Jones v Geoghan, 2009 NY Slip Op 02752 (App. Div., 2nd, 2009)
Although the appellants expressly raised a defense based on the
emergency doctrine for the first time in their reply papers, we may
consider it on appeal. In the first instance, the defense was raised in
direct response to the allegation made in the plaintiff's opposition
papers that the decedent was struck by a van in motion, rather than
thrown into the path of a stopped van (see Conte v Frelen Assoc., LLC, 51 AD3d 620, 621; Ryan Mgt. Corp. v Cataffo, 262 AD2d 628, 630; see also Kelsol Diamond Co. v Stuart Lerner, 286
AD2d 586, 587). Moreover, "[a]lthough the existence of an emergency and
the reasonableness of a party's response to it will ordinarily present
questions of fact" (Bello v Transit Auth. of N.Y. City 12 AD3d 58, 60; see Makagon v Toyota Motor Credit Corp., 23 AD3d 443, 444), those issues, under the circumstances here, are determinable as a matter of law (see Vitale v Levine, 44 AD3d at 936; Gajjar v Shah, 31 AD3d at 378; Marsch v Catanzaro, 40 AD3d 941, 942; Garcia v Prado, 15 AD3d 347; Huggins v Figueroa, 305
AD2d 460, 462). The appellants' reply papers presented no new facts,
but only an issue of law which appears on the face of the record. Thus,
the defense based on the emergency doctrine may be considered on this
appeal, as that issue was briefed by the parties on appeal (see Hoffman v City of New York, 301 AD2d 573, 574) and could not have been avoided if brought to the Supreme Court's attention at the proper juncture (see generally Dugan v Crown Broadway, LLC, 33 AD3d 656; Hoffman v City of New York, 301 AD2d at 574; Block v Magee, 146
AD2d 730, 732-733). Further, the facts surrounding the events leading
up to the accident were known to the plaintiff and, thus, there was no
unfair surprise when the defense was raised by the appellants in their
reply to the plaintiff's opposition (cf. Vitale v Levine, 44 AD3d at 936; Bello v Transit Auth. of N.Y. City, 12 AD3d at 61).

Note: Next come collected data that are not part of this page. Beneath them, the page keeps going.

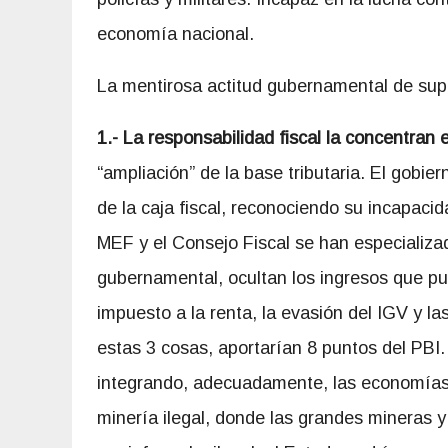
economía nacional.
La mentirosa actitud gubernamental de supu
1.- La responsabilidad fiscal la concentran e
“ampliación” de la base tributaria. El gobie
de la caja fiscal, reconociendo su incapacid
MEF y el Consejo Fiscal se han especializad
gubernamental, ocultan los ingresos que pu
impuesto a la renta, la evasión del IGV y las
estas 3 cosas, aportarían 8 puntos del PBI
integrando, adecuadamente, las economías i
minería ilegal, donde las grandes mineras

As someone else noted, "Makes sense, since the raising of the defense is in response to an aff
in opp, and not something that had any place in the actual motion. I
can dig it."
One thought on “Defense raised for first time in Reply may be considered on appeal”
Okay if it is raised in fair response to something in the opposition. As a general matter the Second Department will not allow a party to introduce new facts or even new arguments in Reply. I use the case law all the time …
It’s just not fair since the opposing party has no chance to address it.
… I use the case law all the time but of course anything goes in Civil Court and the Appellate Term 2nd Dep’t.